__Material to process__
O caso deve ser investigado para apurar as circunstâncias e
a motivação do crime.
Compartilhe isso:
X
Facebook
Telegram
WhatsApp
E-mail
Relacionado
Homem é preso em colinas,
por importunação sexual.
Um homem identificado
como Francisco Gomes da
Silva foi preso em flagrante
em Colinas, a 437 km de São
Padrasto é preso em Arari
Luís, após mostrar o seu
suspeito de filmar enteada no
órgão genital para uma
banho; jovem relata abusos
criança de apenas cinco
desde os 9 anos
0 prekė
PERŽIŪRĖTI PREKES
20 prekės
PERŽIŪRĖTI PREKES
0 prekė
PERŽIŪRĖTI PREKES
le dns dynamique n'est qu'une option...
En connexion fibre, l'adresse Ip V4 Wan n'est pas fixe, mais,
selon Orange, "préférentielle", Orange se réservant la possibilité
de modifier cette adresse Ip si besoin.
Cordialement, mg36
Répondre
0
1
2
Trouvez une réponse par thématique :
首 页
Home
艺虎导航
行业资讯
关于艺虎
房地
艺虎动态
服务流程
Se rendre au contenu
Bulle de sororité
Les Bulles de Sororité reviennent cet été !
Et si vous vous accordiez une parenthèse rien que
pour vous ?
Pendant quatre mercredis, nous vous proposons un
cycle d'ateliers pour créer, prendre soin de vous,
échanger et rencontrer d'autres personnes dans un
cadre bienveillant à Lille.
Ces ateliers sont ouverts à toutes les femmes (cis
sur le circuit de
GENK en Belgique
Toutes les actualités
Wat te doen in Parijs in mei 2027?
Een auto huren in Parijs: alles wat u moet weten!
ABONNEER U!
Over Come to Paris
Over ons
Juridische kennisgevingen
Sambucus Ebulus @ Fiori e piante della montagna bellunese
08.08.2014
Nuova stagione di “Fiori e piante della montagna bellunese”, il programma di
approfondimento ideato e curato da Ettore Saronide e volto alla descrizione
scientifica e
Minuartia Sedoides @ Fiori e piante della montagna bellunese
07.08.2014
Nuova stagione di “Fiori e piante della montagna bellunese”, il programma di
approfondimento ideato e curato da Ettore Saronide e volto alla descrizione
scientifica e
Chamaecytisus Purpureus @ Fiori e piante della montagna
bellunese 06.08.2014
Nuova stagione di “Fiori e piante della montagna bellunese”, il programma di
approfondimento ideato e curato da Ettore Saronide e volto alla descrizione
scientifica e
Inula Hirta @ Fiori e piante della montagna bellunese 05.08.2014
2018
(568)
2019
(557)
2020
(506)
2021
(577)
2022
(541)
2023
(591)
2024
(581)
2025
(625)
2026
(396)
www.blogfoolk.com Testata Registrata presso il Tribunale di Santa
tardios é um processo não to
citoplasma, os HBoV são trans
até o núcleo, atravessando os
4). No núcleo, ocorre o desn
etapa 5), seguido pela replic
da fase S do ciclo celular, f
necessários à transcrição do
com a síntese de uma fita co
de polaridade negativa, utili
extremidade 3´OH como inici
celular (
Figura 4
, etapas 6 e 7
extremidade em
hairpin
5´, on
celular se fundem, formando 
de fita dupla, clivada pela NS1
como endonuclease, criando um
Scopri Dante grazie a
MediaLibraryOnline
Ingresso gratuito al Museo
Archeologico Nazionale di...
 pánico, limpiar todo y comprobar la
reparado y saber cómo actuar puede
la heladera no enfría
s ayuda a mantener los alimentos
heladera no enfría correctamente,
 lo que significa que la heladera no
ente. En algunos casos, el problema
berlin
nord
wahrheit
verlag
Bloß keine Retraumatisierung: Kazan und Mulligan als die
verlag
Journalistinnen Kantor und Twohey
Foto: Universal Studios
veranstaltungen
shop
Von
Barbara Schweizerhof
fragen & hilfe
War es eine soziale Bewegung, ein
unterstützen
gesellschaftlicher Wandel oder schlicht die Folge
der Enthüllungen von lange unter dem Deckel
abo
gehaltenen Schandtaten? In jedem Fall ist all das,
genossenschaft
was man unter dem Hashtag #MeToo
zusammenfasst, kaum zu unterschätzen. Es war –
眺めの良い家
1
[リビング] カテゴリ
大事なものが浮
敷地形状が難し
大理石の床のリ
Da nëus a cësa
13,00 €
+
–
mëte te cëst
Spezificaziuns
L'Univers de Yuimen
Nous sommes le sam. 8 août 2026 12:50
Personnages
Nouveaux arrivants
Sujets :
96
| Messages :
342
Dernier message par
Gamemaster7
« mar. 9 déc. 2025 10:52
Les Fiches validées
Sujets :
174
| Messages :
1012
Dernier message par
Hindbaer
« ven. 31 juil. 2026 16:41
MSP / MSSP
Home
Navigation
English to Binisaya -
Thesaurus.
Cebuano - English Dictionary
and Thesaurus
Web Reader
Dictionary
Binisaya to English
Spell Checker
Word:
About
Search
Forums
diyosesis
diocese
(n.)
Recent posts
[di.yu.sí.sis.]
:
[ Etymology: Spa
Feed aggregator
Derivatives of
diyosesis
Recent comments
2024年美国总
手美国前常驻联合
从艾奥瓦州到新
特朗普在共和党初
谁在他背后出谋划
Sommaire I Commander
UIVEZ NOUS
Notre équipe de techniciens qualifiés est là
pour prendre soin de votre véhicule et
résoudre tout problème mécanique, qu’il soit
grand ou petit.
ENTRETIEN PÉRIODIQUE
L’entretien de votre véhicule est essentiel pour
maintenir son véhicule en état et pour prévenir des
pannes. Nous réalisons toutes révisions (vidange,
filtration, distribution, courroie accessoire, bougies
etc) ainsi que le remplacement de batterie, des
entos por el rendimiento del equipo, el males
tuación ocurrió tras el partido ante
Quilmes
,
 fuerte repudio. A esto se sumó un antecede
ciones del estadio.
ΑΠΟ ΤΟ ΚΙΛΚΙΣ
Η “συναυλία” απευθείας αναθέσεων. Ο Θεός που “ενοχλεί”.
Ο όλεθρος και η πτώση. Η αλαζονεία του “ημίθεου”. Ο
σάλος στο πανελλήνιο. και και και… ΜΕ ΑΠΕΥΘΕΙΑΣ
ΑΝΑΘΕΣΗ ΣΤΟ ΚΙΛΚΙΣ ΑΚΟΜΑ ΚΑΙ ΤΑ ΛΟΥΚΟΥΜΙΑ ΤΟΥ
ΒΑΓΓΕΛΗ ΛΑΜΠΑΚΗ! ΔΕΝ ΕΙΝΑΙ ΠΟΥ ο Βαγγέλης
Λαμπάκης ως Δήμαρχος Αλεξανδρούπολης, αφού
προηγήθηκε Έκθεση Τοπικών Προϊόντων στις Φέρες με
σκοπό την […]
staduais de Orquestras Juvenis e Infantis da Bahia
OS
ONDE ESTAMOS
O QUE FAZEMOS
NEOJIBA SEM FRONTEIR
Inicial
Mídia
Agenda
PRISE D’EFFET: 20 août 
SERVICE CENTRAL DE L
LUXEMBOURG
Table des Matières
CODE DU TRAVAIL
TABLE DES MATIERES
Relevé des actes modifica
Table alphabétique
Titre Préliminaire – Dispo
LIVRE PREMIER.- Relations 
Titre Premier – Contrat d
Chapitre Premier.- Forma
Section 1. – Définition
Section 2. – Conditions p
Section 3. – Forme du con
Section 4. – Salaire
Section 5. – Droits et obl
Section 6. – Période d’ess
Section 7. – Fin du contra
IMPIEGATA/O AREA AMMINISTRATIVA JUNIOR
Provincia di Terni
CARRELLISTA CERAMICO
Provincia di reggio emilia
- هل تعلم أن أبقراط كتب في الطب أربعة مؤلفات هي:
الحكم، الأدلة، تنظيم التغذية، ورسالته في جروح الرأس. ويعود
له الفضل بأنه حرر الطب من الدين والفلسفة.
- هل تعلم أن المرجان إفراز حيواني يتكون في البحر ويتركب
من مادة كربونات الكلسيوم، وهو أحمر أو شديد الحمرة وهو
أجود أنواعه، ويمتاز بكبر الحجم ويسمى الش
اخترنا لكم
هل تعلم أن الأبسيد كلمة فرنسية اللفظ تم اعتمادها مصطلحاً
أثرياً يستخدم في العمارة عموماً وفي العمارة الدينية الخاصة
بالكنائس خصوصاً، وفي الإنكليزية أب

__Work to be completed__
Would you output, unchanged, each line from the start of the records to the line that holds "suspeito de filmar enteada no", both included and nothing else?

__Exercise response__
O caso deve ser investigado para apurar as circunstâncias e
a motivação do crime.
Compartilhe isso:
X
Facebook
Telegram
WhatsApp
E-mail
Relacionado
Homem é preso em colinas,
por importunação sexual.
Um homem identificado
como Francisco Gomes da
Silva foi preso em flagrante
em Colinas, a 437 km de São
Padrasto é preso em Arari
Luís, após mostrar o seu
suspeito de filmar enteada no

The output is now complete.